Byline: Ching-Chih. Liu, Shaojung. Li, Ko-Chiang. Hsu

Aortic dissection (AoD) is one of the most common catastrophes involving the aorta. Nevertheless, early diagnosis remains to be a challenge in the emergency department (ED), particularly in young individuals. The diagnosis of acute AoD is often delayed secondarily to its propensity to masquerade as other illnesses (i.e., renal colic, spinal-cord injury, and acute cauda equina syndrome) that result in acute lower-back pain (LBP). Here, we report a 38-year-old man who presented to our ED because of acute LBP with one leg numbness and weakness. It was subsequently found to have acute Type A AoD. This young man was diagnosed early in the ED and treated promptly without major adverse sequelae. We highlight that ED physicians should always keep high alertness in vascular emergencies (i.e., acute AoD), whilst engaging a patient with an acute-onset severe LBP with one leg numbness and weakness.

Introduction

Acute lower-back pain (LBP) is one of the most common complaints for people to come to the emergency department (ED). Up to 84% patients have experienced acute LBP at least once in their life time. [sup][1] Some of them are life-threatening due to its broad differential diagnosis and frequent disassociation between intensity of the symptoms, signs and seriousness of underlying pathology. The diagnosis of acute aortic dissection (AoD) is often delayed secondarily to its propensity to masquerade as other illnesses (i.e., renal colic, spinal-cord injury, acute cauda equina syndrome) that result in acute LBP. Here we present a 38-year-old male who presented to our ED with initial neurologic symptoms mimicking a herniated intervertebral disc (HIVD) of the lumbar spine with a significant neurological deficit, and finally diagnosed of acute Type A AoD.

Case Report

A 38-year-old male was brought to our ED because of acute onset LBP developed 1 h before his admission. He also complained of left lower leg numbness and weakness. There was no chest pain or referring to back pain in his mention in present illness. He denied to have any traumatic history recently and knowledge of either genetic disease (i.e., Marfan syndrome) or lifting heavy weight objects lately. He also reported a significant history of hypertension and renal insufficiency. The remainder of the past medical history and review of systems were unremarkable.
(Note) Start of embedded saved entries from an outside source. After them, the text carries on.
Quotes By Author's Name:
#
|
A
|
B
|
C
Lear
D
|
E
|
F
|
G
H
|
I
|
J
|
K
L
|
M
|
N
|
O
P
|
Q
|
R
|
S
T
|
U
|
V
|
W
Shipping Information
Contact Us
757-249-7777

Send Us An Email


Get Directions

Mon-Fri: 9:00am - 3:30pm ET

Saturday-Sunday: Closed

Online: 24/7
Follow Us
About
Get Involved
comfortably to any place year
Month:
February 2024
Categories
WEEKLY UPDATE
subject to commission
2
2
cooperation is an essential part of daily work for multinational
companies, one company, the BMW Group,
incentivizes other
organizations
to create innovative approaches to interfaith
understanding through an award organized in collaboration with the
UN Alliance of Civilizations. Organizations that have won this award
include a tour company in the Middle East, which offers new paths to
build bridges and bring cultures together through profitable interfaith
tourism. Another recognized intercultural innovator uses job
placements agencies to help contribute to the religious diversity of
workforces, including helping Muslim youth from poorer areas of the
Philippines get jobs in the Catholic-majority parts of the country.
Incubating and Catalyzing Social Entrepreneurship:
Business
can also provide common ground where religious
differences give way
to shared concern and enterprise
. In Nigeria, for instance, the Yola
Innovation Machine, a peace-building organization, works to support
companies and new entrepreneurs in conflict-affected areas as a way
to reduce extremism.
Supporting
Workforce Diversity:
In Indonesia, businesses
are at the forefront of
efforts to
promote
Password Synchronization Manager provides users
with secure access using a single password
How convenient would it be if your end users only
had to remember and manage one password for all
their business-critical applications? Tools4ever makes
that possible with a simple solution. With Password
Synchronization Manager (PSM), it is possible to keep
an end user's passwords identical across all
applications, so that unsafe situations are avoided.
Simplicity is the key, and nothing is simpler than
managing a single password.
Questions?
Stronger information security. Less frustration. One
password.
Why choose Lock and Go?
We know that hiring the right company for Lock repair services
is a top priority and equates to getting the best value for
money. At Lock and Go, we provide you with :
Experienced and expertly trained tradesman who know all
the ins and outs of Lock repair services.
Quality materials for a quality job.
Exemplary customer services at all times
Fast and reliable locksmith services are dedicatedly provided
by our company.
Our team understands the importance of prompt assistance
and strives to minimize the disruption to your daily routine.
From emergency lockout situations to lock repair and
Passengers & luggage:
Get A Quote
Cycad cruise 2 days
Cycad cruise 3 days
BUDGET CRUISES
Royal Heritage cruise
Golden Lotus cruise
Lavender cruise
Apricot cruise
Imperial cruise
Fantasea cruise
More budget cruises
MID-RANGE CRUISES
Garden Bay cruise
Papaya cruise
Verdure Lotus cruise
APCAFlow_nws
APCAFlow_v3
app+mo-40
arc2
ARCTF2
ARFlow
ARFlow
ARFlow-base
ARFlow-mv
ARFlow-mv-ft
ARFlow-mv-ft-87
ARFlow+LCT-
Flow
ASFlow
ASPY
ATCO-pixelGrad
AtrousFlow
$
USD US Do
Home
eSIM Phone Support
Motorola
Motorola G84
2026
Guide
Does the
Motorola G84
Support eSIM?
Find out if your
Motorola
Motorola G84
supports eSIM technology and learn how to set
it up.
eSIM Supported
On arrival, his vital signs were stable, apart from a blood pressure of 212/124 mmHg. On physical examination, we detected no typical characteristics of marfanoid appearance or connective-tissue disease and no audible heart murmur. The muscle power was normal 5/5 in 4 limbs with normal deep tendon reflex. The straight leg raising test is also normal in 70[degrees] bilateral legs. However, we disclosed an evidential skin color difference between his lower legs and feet. The left lower leg is pallor than the right one [Figure 1]. In addition, the pulsation of the left dorsalis pedis was diminished to palpation.{Figure 1}

The blood pressure of four limbs was recorded as follows: The right arm 212/124 mmHg, the left arm 197/127 mmHg, the right lower leg 186/118 mmHg, but no blood pressure was measured on the left lower leg. Because the peripheral pulses and skin color were unequal between lower extremities, vascular insufficiency of the left lower leg was suspected. Contrast-enhanced computed tomography (CECT) of the chest to pelvis was arranged for the impression of AoD. A CECT revealed Stanford Type A AoD [arrow, [Figure 2]a]. Enhanced CECT scan showed true lumen compression by enlarged false lumen [arrow, [Figure 2]b], thus diminishing the pulsation [arrow, [Figure 2]a]. A cardiovascular surgeon was consulted immediately at ED and Bental procedure was arranged, re-implantation of coronary artery into the graft. He was discharge under stable condition after 4 weeks hospital course. On follow-up at our patient department, his was free from LBP and his blood pressure was around at 120/80 mmHg under adequate medication control.{Figure 2}

Discussion

Aortic dissection is one of the most common catastrophes involving the aorta. It requires a timely diagnosis and if the condition is unrecognized and untreated, the mortality is nearby. Here, we report a young man who presented to the ED with acute LBP associating with left lower leg weakness and numbness, mimicking HIVD. It was found to have Type A AoD by a timely CECT. In a review of 464 patients from the International Registry of Acute Aortic Dissection (IRAD), the mean age was 63 years. [sup][2],[3] In the IRAD analysis, hypertension plays an important factor in young patients (<40 year), the result showed 34% had a history of hypertension in the young group. When comparing with older patients (>40 year), young patient have other unique risk factor that contribute to AoD, such as Marfan syndrome, bicuspid aortic valves. [sup][2] For the present case, the patient had no evidence of Marfan's syndrome, sarcoidosis, defective collagen metabolism, or vasculitis. The only contributing factor would be hypertension. However, an apparently healthy individual presenting with acute unexplained out-of-proportional LBP with significantly skin color difference, indicating ischemic change, could be the "red-flag sign" of acute AoD.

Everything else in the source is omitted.